Le droit des opposants à une décision motivée a par conséquent été violé. Compte tenu de sa gravité, ce vice ne peut être réparé par le tribunal.

Le recours s'avère dès lors manifestement bien fondé.

2.                      Il s'ensuit que le recours doit être admis et que la décision attaquée doit être annulée. Les recourants, assistés par une avocate, ont droit à des dépens, à la charge de la Commune d'Echichens (art. 55 LPA-VD), qui supportera également un émolument judiciaire.


 

Par ces motifs
 la Cour de droit administratif et public
du Tribunal cantonal
arrête:

 

I.                       Le recours est admis.

II.                      La décision de la Municipalité d'Echichens du 28 septembre 2016 est annulée.

III.                    La Commune d'Echichens est débitrice des recourants, solidairement entre eux, d'un émolument judiciaire de 1'000 (mille) francs à titre d'indemnité de dépens.

IV.                    Un émolument judiciaire de 500 (cinq cents) francs est mis à la charge de la Commune d'Echichens.

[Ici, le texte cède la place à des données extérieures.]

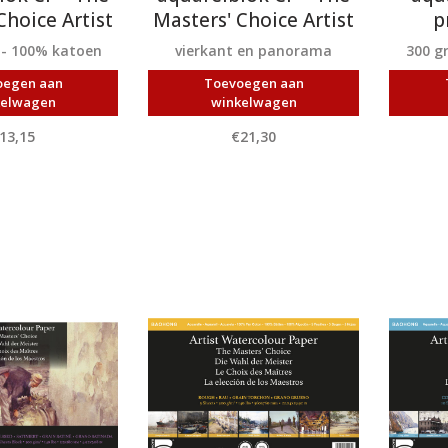
Choice Artist
Masters' Choice Artist
p
 - 100% katoen
vierkant en panorama
300 g
oegen aan
Toevoegen aan
kelwagen
winkelwagen
13,15
€21,30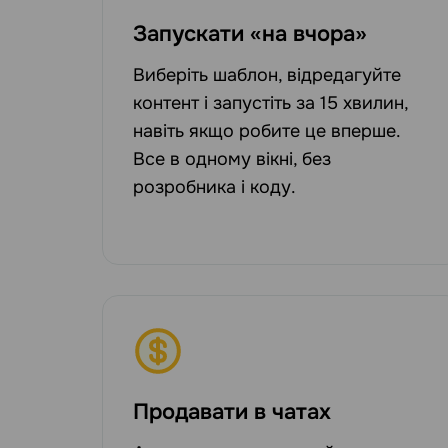
Запускати «на вчора»
Виберіть шаблон, відредагуйте
контент і запустіть за 15 хвилин,
навіть якщо робите це вперше.
Все в одному вікні, без
розробника і коду.
Продавати в чатах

Lausanne, le 8 décembre 2016

 

                                                         La présidente:

                                                                                                                 

 

 

 

Le présent arrêt est communiqué aux destinataires de l'avis d'envoi ci-joint.

Il peut faire l'objet, dans les trente jours suivant sa notification, d'un recours au Tribunal fédéral. Le recours en matière de droit public s'exerce aux conditions des articles 82 ss de la loi du 17 juin 2005 sur le Tribunal fédéral (LTF - RS 173.110), le recours constitutionnel subsidiaire à celles des articles 113 ss LTF. Le mémoire de recours doit être rédigé dans une langue officielle, indiquer les conclusions, les motifs et les moyens de preuve, et être signé. Les motifs doivent exposer succinctement en quoi l’acte attaqué viole le droit. Les pièces invoquées comme moyens de preuve doivent être jointes au mémoire, pour autant qu’elles soient en mains de la partie; il en va de même de la décision attaquée.